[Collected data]
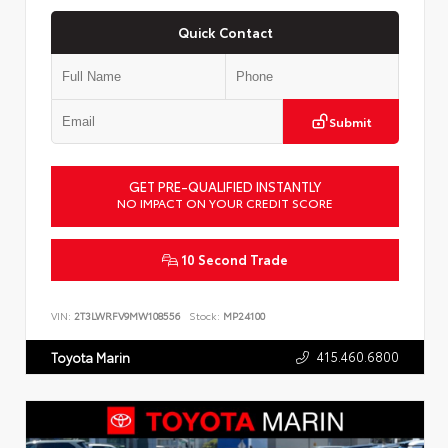
Quick Contact
Submit
GET PRE-QUALIFIED INSTANTLY
NO IMPACT ON YOUR CREDIT SCORE
10 Second Trade
VIN:
2T3LWRFV9MW108556
Stock:
MP24100
415.460.6800
Toyota Marin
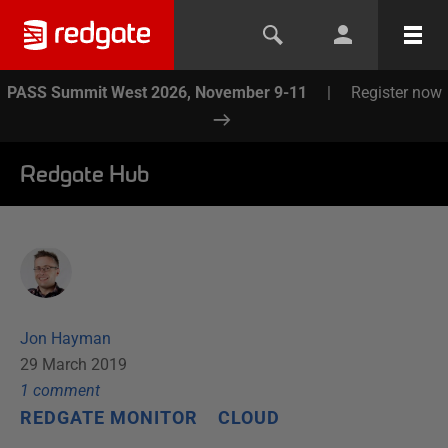
PASS Summit West 2026, November 9-11
|
Register now
Redgate Hub
Jon Hayman
29 March 2019
1
comment
REDGATE MONITOR
CLOUD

### What to do
Your answer must be an exact copy of the lines from the one with "NO IMPACT ON YOUR CREDIT SCORE" through the final line of the data, both included, without any pictures.

### Completed task
NO IMPACT ON YOUR CREDIT SCORE
10 Second Trade
VIN:
2T3LWRFV9MW108556
Stock:
MP24100
415.460.6800
Toyota Marin
PASS Summit West 2026, November 9-11
|
Register now
Redgate Hub
Jon Hayman
29 March 2019
1
comment
REDGATE MONITOR
CLOUD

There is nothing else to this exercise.